Speaking on a Euromonitor video blog, the firm’s head of packaged food research, Lamine Lahouasnia, says Chinese consumers associate organic food – even the packaged kind – with health, while US and European consumers are sceptical of packaged food in general. Globally, consumers are confused about the word ‘organic’ when it is associated with packaged foods, he says.
Organic packaged food accounted for about 1.4% of global packaged food sales in 2014, according to the market research firm, and Lahouasnia said this was a relatively low penetration rate compared to other health and wellness categories.
“The growth rates have actually dropped from between about 10-12% pre-recession to about 3-4% post-recession. Whilst consumers have started to move back to organic packaged food they haven’t done so in quite the same numbers as they did pre-recession,” he said.
“One of the reasons for this is that there is a lot of confusion around what the term organic actually means and if you go from country to country there are different perceptions of what organic actually is.”

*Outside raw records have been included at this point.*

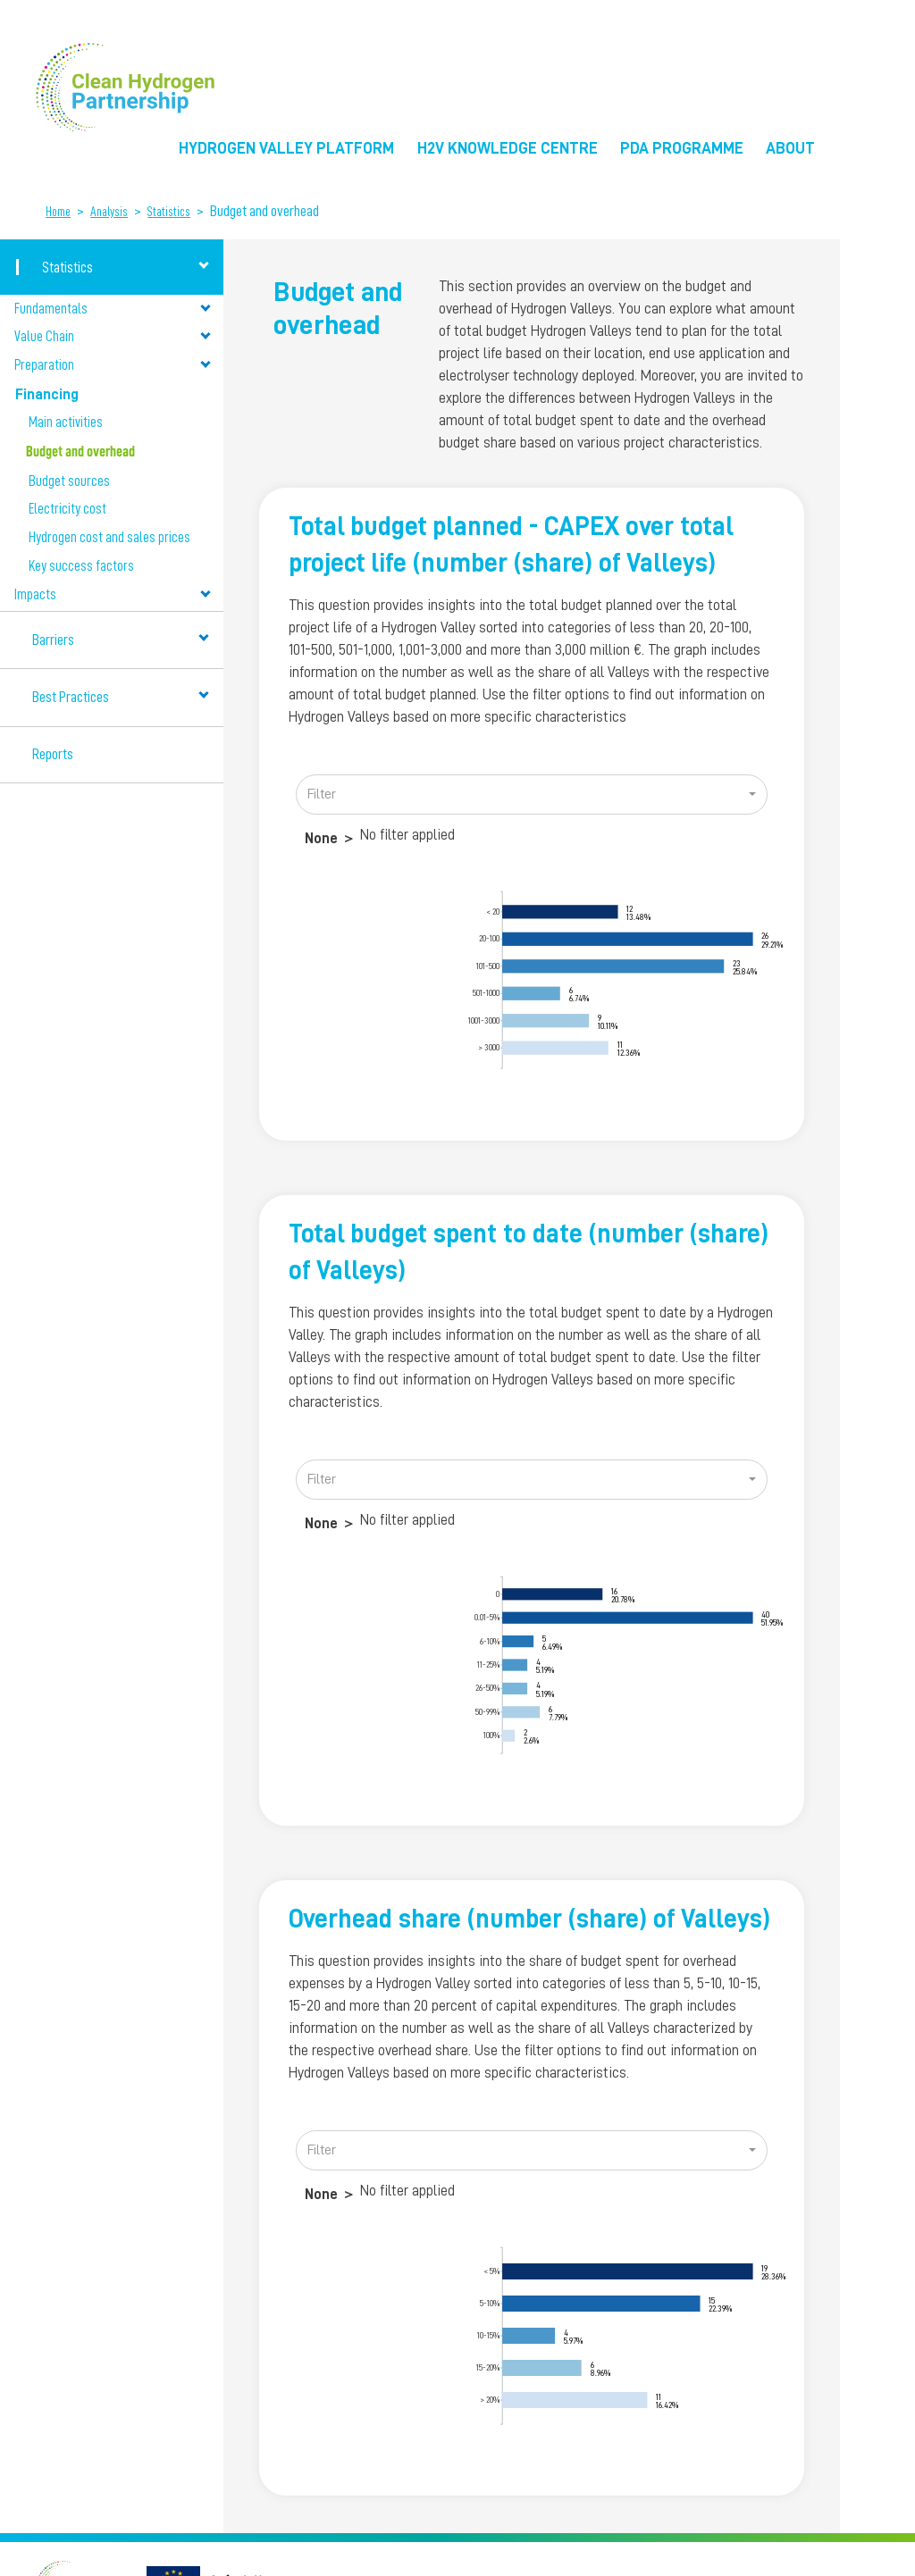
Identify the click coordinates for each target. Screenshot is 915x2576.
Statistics (168, 211)
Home (58, 211)
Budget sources (69, 481)
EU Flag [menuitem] (853, 153)
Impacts (112, 595)
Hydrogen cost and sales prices (109, 538)
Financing (112, 393)
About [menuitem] (790, 148)
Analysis (109, 211)
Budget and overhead (80, 451)
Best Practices (120, 697)
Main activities (66, 422)
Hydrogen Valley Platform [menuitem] (286, 148)
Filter (321, 794)
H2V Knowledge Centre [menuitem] (507, 148)
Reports (52, 754)
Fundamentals (112, 308)
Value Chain (112, 336)
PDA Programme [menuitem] (681, 148)
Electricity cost (67, 509)
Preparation (112, 364)
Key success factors (81, 566)
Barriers (120, 639)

According to the firm’s research, organic packaged food has very low penetration in developing markets. Although it has slightly higher penetration in developed markets, sales in those markets have been hit by recession.

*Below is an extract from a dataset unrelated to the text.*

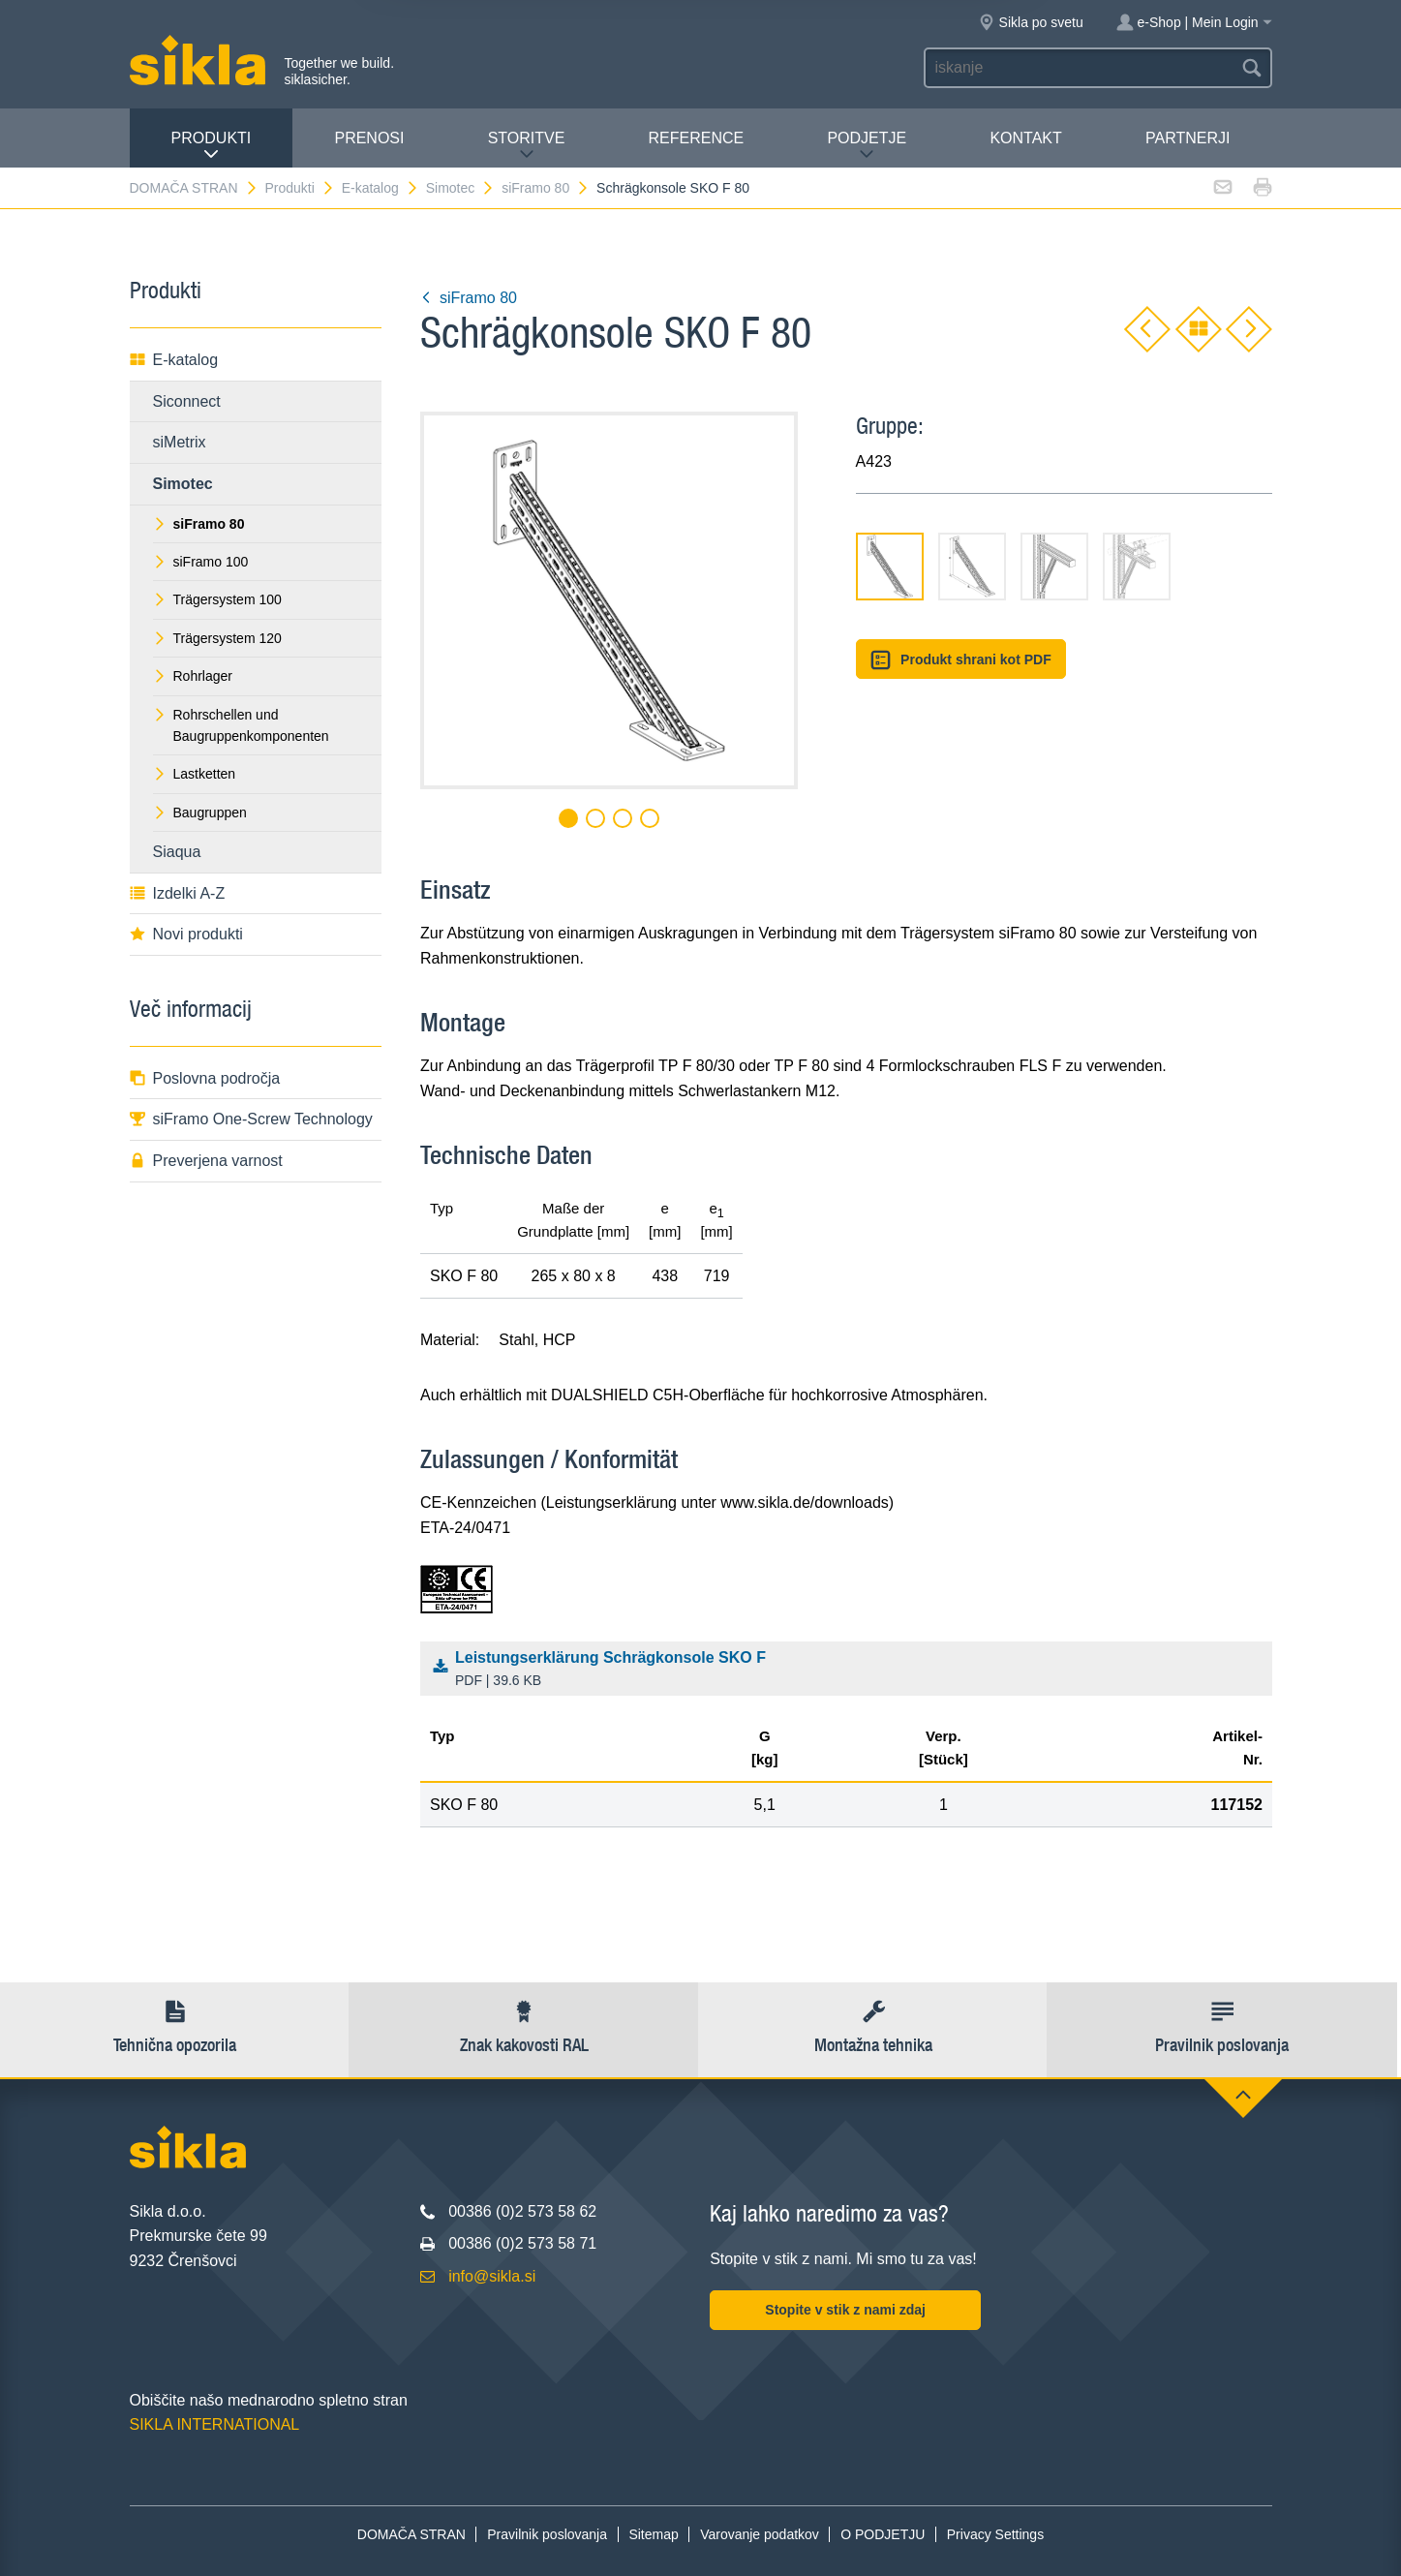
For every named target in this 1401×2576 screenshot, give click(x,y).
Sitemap (653, 2534)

“The other issue that organic packaged food has is that it’s no longer a viable claim to have on its own. It needs to be combined with other claims to really be effective,” Lahouasnia added.

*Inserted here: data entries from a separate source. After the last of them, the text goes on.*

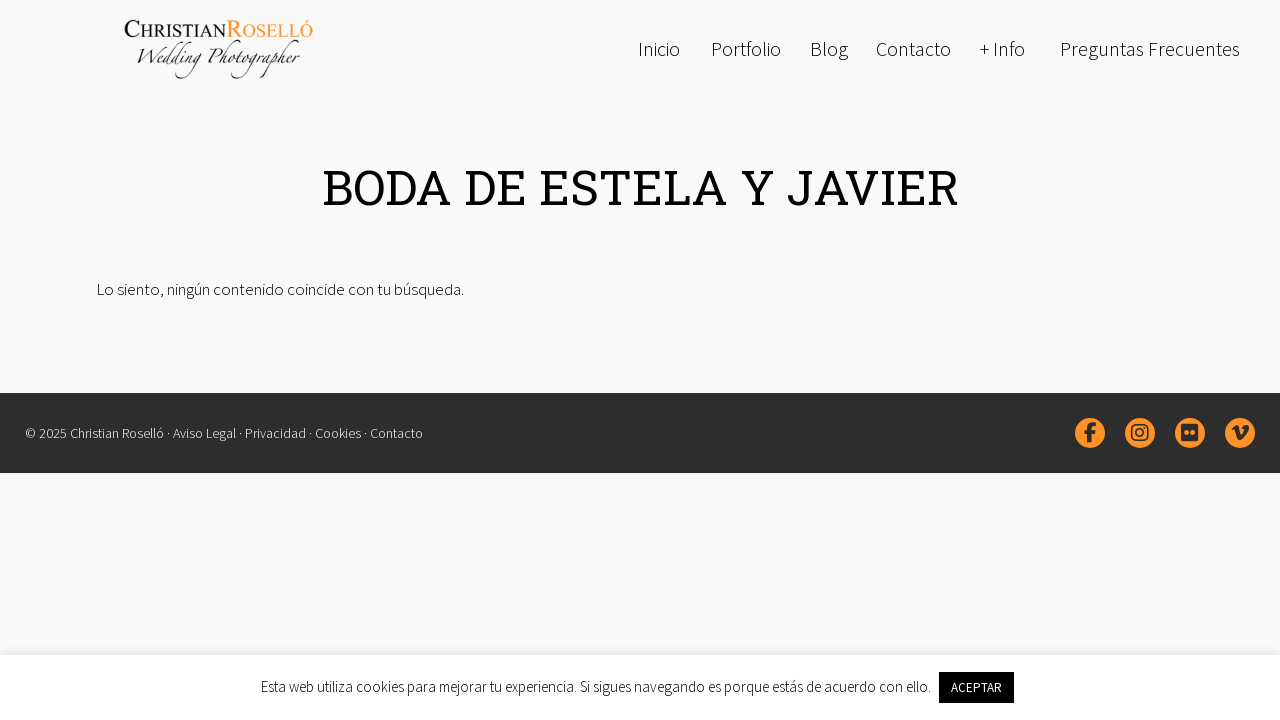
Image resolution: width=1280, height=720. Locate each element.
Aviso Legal (204, 433)
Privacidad (275, 433)
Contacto (396, 433)
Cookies (338, 433)
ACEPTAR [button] (976, 687)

The market research organisation has coined the phrase ‘organic plus’ to describe packaged foods benefitting from this idea, by positioning products as organic plus a specific consumer demographic, organic plus convenience, or organic plus value, for example.
Meanwhile, organic packaged food growth is set to drop to 3-4% and standard packaged food growth to rise to 2-3%.
“This is quite a big concern for those that are in the organic packaged food market,” he said.